If you can’t get the workers get more mangers to maximize the efforts of the few workers you have. -Modern Management theory. Also cut costs and get yourself a performance bonus for doing so.
March 31, 2022
I just want to point out that in the first answer, the reply “Individual systems plan spending for the year against allocations” just means that the NHS plans what to do with the money that they are given, NOT that they “forecast its spending needs for the year ahead” as Sir John asked. In fact, they do things completely the other way round – first they get all the money they can, then they decide what to do with it! This is the most ‘arse about tit’ way of operating that you can imagine.

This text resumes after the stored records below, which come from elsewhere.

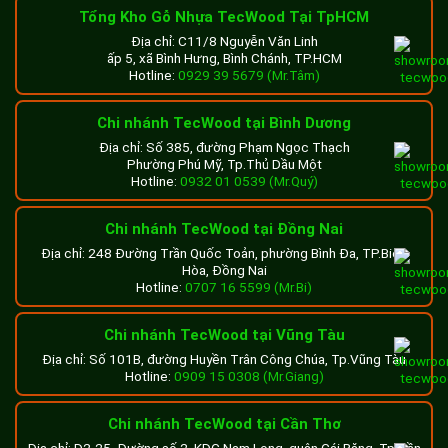
Tổng Kho Gỗ Nhựa TecWood Tại TpHCM
Địa chỉ: C11/8 Nguyễn Văn Linh
ấp 5, xã Bình Hưng, Bình Chánh, TP.HCM
Hotline:
0929 39 5679 (Mr.Tâm)
Chi nhánh TecWood tại Bình Dương
Địa chỉ: Số 385, đường Phạm Ngọc Thạch
Phường Phú Mỹ, Tp.Thủ Dầu Một
Hotline:
0932 01 0539 (Mr.Quý)
Chi nhánh TecWood tại Đồng Nai
Địa chỉ: 248 Đường Trần Quốc Toản, phường Bình Đa, TP.Biên
Hòa, Đồng Nai
Hotline:
0707 16 5599 (Mr.Bi)
Chi nhánh TecWood tại Vũng Tàu
Địa chỉ: Số 101B, đường Huyền Trân Công Chúa, Tp.Vũng Tàu
Hotline:
0909 15 0308 (Mr.Giang)
Chi nhánh TecWood tại Cần Thơ
Địa chỉ: D2-25, Đường số 2, KDC Nam Long, quận Cái Răng, Tp.Cần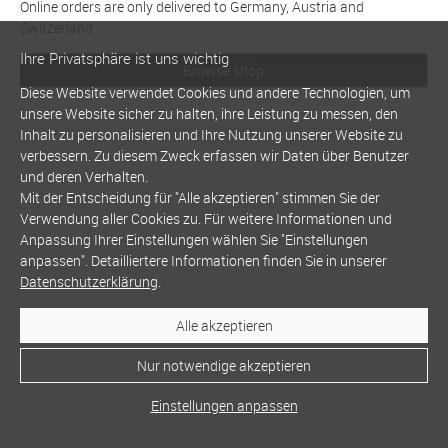
Online orders are only delivered to Germany, Austria and
Switzerland
Ihre Privatsphäre ist uns wichtig
Browse shop
Diese Website verwendet Cookies und andere Technologien, um
unsere Website sicher zu halten, ihre Leistung zu messen, den
Inhalt zu personalisieren und Ihre Nutzung unserer Website zu
verbessern. Zu diesem Zweck erfassen wir Daten über Benutzer
und deren Verhalten.
Mit der Entscheidung für "Alle akzeptieren" stimmen Sie der
Verwendung aller Cookies zu. Für weitere Informationen und
Anpassung Ihrer Einstellungen wählen Sie "Einstellungen
anpassen". Detailliertere Informationen finden Sie in unserer
Datenschutzerklärung
.
Alle akzeptieren
Nur notwendige akzeptieren
Einstellungen anpassen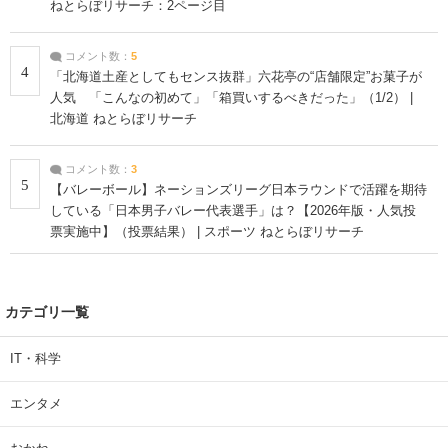
ねとらぼリサーチ：2ページ目
コメント数：
5
4
「北海道土産としてもセンス抜群」六花亭の“店舗限定”お菓子が
人気 「こんなの初めて」「箱買いするべきだった」（1/2） |
北海道 ねとらぼリサーチ
コメント数：
3
5
【バレーボール】ネーションズリーグ日本ラウンドで活躍を期待
している「日本男子バレー代表選手」は？【2026年版・人気投
票実施中】（投票結果） | スポーツ ねとらぼリサーチ
カテゴリ一覧
IT・科学
エンタメ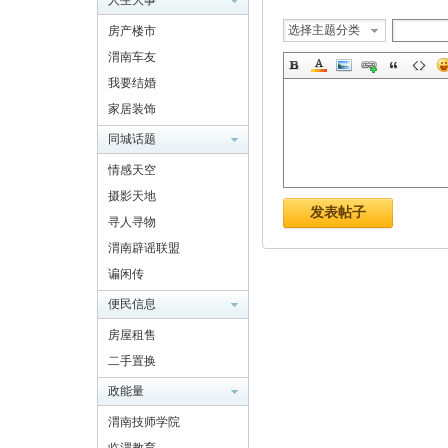
人生大事
选择主题分类
房产楼市
渭南车友
南
我要结婚
家居装饰
同城话题
情感天空
摄影天地
发表帖子
寻人寻物
渭南辟谣联盟
网
谝闲传
便民信息
房屋租售
二手置换
政能量
渭南技师学院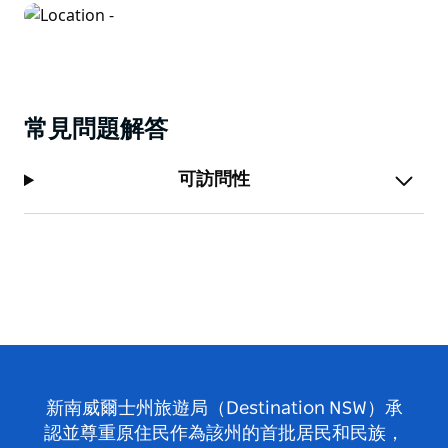
常見問題解答
可訪問性
新南威爾士州旅遊局（Destination NSW）承
認並尊重原住民作為該州的首批居民和民族，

As for the second reply, well, it WASN’T a reply at all, was it? “Regularly” means nothing. Once every 10 years is ‘regularly’! So once again Sir John clinically exposes the uselessness of the NHS’s management, and yet allows Sajid Javid, the most ineffectual minister in government, to continue with this shambles without puclicly denouncing him.
March 31, 2022
What will the extra cash thrown at the NHS buy? I doubt there are dozens of Drs .and Nurses on the books at the local dole office.
March 31, 2022
What happened in Shrewsbury was digusting. Taking years to report on it is also disgusting.
I know from personal experience that going into a hospital is dangerous these days.